収益捻出体制の構築を強調 参天製薬伊藤毅社長兼CEO

伊藤氏

 参天製薬の伊藤毅社長兼CEOは8日、Webによる2022年度第2四半期決算説明会で会見し、「構造改革を進めて、事業環境にかかわらず収益を出せる企業体質に転換することで、継続的なコア営業利益の成長を実現したい」と訴求した。
 参天製薬は、2022年度第2四半期決算(2022年7~9月)において米国事業に関連する減損損失300億円を計上し、通期業績予想では当期利益が55億円の赤字決算となる見通しを示した。
 米国事業関連の減損損失計上は、2020年9月に買収した米アイバンス社の収益が計画を下回る見通しとなり、買収時想定の収益実現が困難と判断したことによるもの。
 2022年度通期予想は、売上収益2800億円、売上総利益1680億円、コア営業利益455億円、営業利益40億円、当期利益-55億円を見込んでいる。
 伊藤氏は、米州事業について、まず、「一昨年マイクロシャンドの減損を行って以降、それまでに獲得したアイバンス社の製薬事業プラットホームに自社開発の製品を乗せて大きな成長を目指す戦略を進めてきた」と説明。
 さらに「その結果としてベルカジアの上市やオムロンティの承認などのパイプラインが進展した一方で、これらの製品群で今後の成長を目指したリソースを投下する場合、今後数年での黒字化は困難である」との見通しを示した。
 その上で、「米州事業は、当面は赤字の解消に最優先に取り組み、しっかりと利益体質に生まれ変わらせることが参天製薬の中長期的な成長軌道の回復に重要である」との考えを強調した。
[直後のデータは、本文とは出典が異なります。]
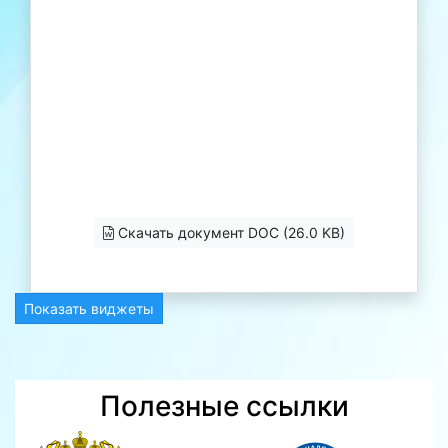
Скачать документ DOC (26.0 KB)
Показать виджеты
Полезные ссылки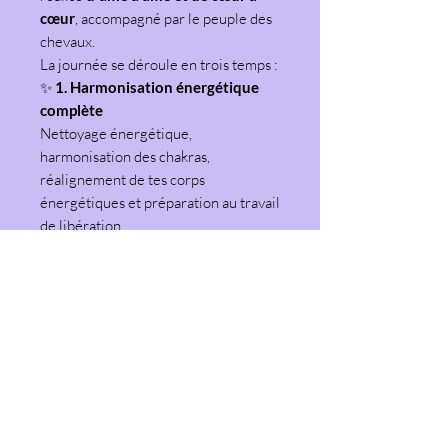
cœur
, accompagné par le peuple des
chevaux.
La journée se déroule en trois temps :
✨
1. Harmonisation énergétique
complète
Nettoyage énergétique,
harmonisation des chakras,
réalignement de tes corps
énergétiques et préparation au travail
de libération.
✨
2. Libération des mémoires
Avec l'aide de mes guides et des tiens,
nous irons travailler en profondeur
sur la thématique de la journée afin
de libérer ce qui est prêt à l'être.
✨
3. Travail avec le peuple des
chevaux
Je rejoins ensuite mes chevaux en
liberté dans leur parc. Pour chaque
 ここ数年参天製薬では、米国事業以外にも様々なチャレンジに取り組んできたが、利益面での結果が出ていないのが現状だ。伊藤氏は、本年9月のCEO就任以来、参天製薬の最盛期の道筋を作る具体的なプラン作成を進めてきた。
 こうした中、打ち出されたのが、①収益性を改善する、②成長の柱を立てる、③最適なオペレーション・組織体制を構築する-の再成長に向けた3つの観点からの施策推進だ。
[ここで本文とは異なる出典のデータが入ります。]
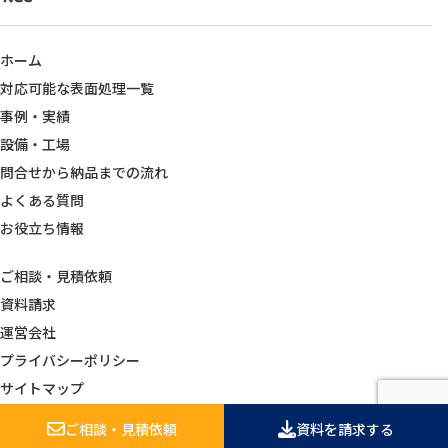
ホーム
対応可能な表面処理一覧
事例・実績
設備・工場
問合せから納品までの流れ
よくある質問
お役立ち情報
ご相談・見積依頼
資料請求
運営会社
プライバシーポリシー
サイトマップ
Copyright © 株式会社旭鍍金工業所 All Rights Reserved.
ご相談・見積依頼
資料を請求する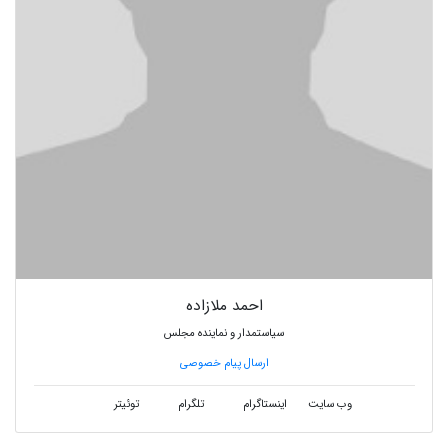
احمد ملازاده
سیاستمدار و نماینده مجلس
ارسال پیام خصوصی
وب سایت
اینستاگرام
تلگرام
توئیتر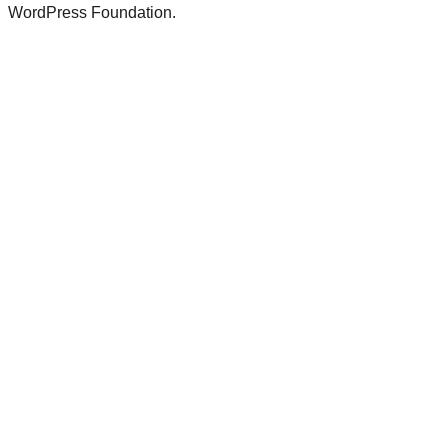
WordPress Foundation.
 ①について伊藤氏は、「これまで色々な業務の取り組み範囲を広げてきたが、その一方でコストを始めとする様々な面で十分な規律が行き届かなかった」と反省し、「投資見直し、コスト最適化、生産性向上、構造改革を着実に実行することで、足元の業績を回復させたい」と強調した。
 ②では、「アンメットニーズの大きさ」、「世の中のトレンド」、「参天としての強み」3つの視点で成長機会を評価し、再成長の道筋をつける。「今までに提供されていない重要な価値を如何に提供するかが大きなポイントになる」と指摘した 
 ③は、成果に直結するKPIを設定しモニタリングを徹底するとともに、戦略の実現に最適な組織体制を構築する。
 加えて、「投資見直し」、「コスト最適化」、「生産性向上」の収益性を改善する全社的な構造改革を推進し、米州事業を含め、2023年度までにコア営業利益で60~80億円、2025年度までに100~150億円の改善を目指す。